The solution is an Expert Parallelism Load Balancer (EPLB), an algorithm that dynamically rearranges experts across GPUs to minimize load imbalance and maximize system throughput. The basic EPLB algorithm runs in three stages:

(i) distribute expert groups across nodes to balance the load
(ii) create replicas for hot experts
(iii) assign these replicas to GPUs to further maximize load balancing.

Given a workload, an MoE setup, and some GPUs, the EPLB algorithm determines the number of replicas for each experts and then maps these replicas on GPUs.

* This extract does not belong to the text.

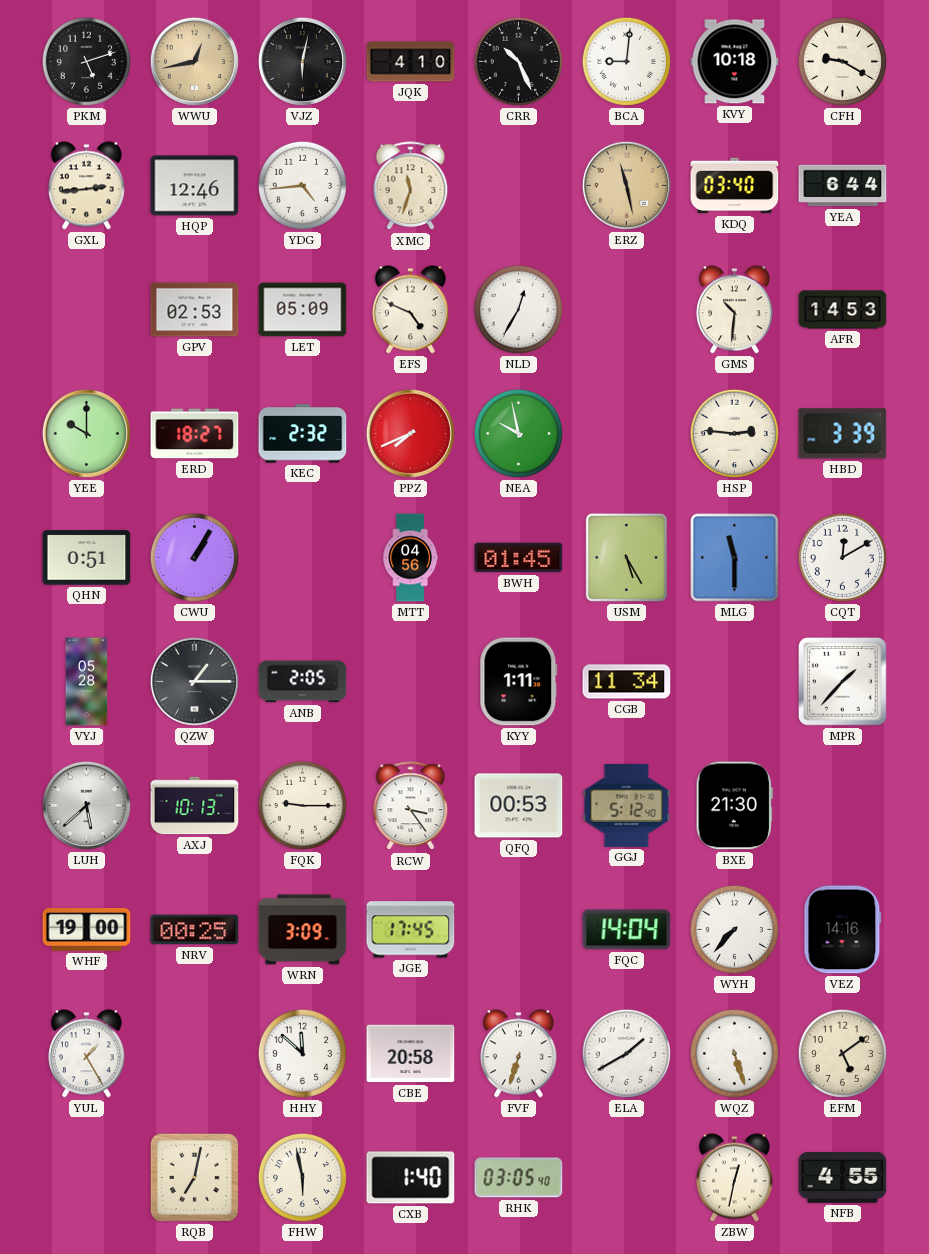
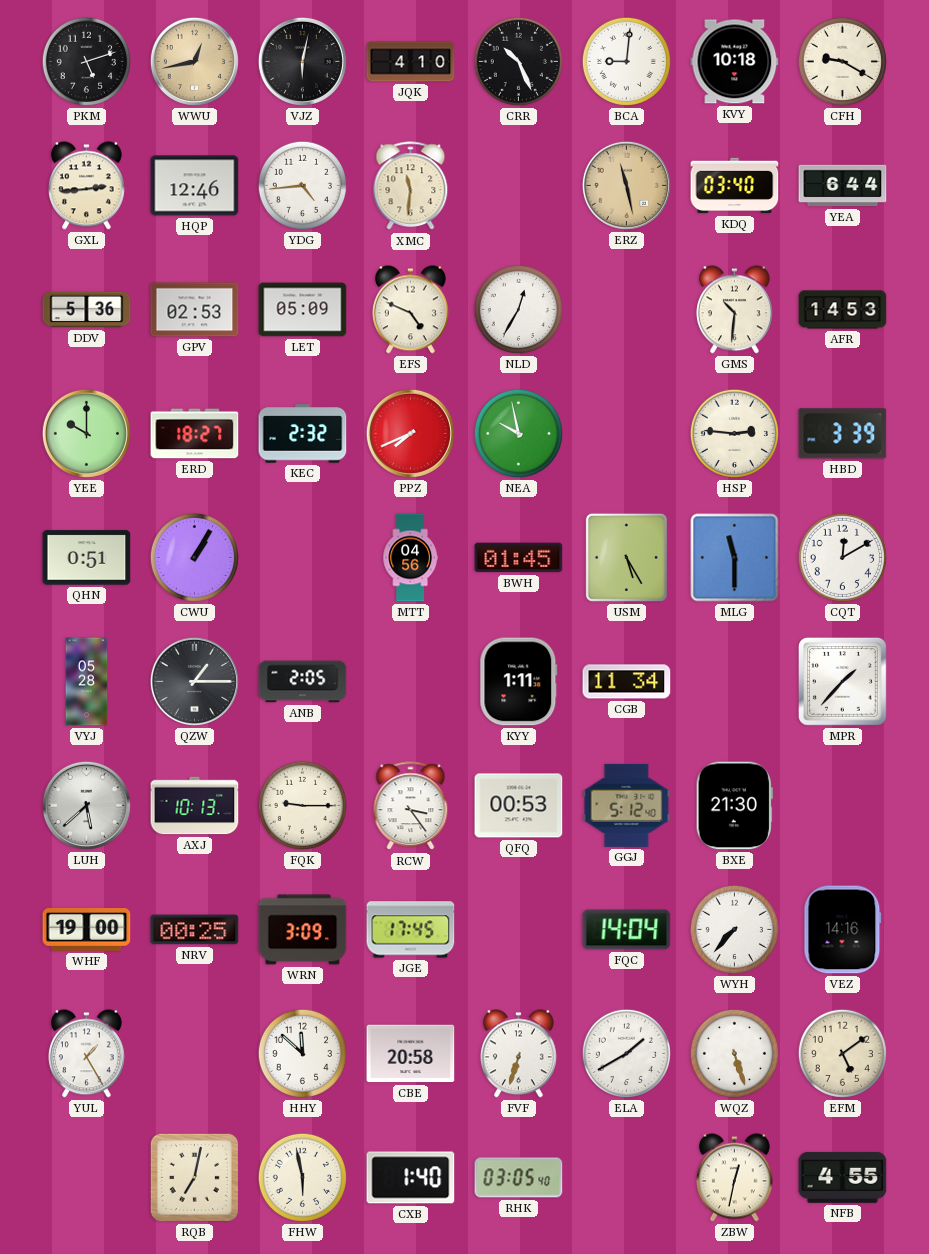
XMC: 11:33 -> 11:31
DDV: none -> 5:36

The EPLB algorithm has two objectives:

Minimize imbalance: Distribute the load as evenly as possible.
Minimize runtime: The rearrangement process itself must be fast to avoid becoming a new bottleneck.

The EPLB algorithm has direct impact on the cost and performance of production LLM serving (Figure 2).

Figure 2. With load balancing under an EPLB algorithm, GPUs can be more fully utilized to lower costs and provide better LLM serving performance. In this figure, we have 64 logical experts and 16 replicated experts.

Existing EPLB Algorithms

We consider two baselines in searching for a better EPLB algorithm.

First, we evaluate DeepSeek's open-source EPLB implementation. This employs a greedy bin-packing strategy: experts are sorted by load in descending order, and each is placed onto the least-loaded GPU that has capacity (Figure 3a, Example 1). While simple, the solution is slow because it written in Python and uses a for-loop to performs linear search for finding the best-fit GPU choice. On average, it takes about 540 ms to re-balance the experts and achieves a load balance factor of 0.66 (calculated as the ratio of average to maximum tokens generated per GPU).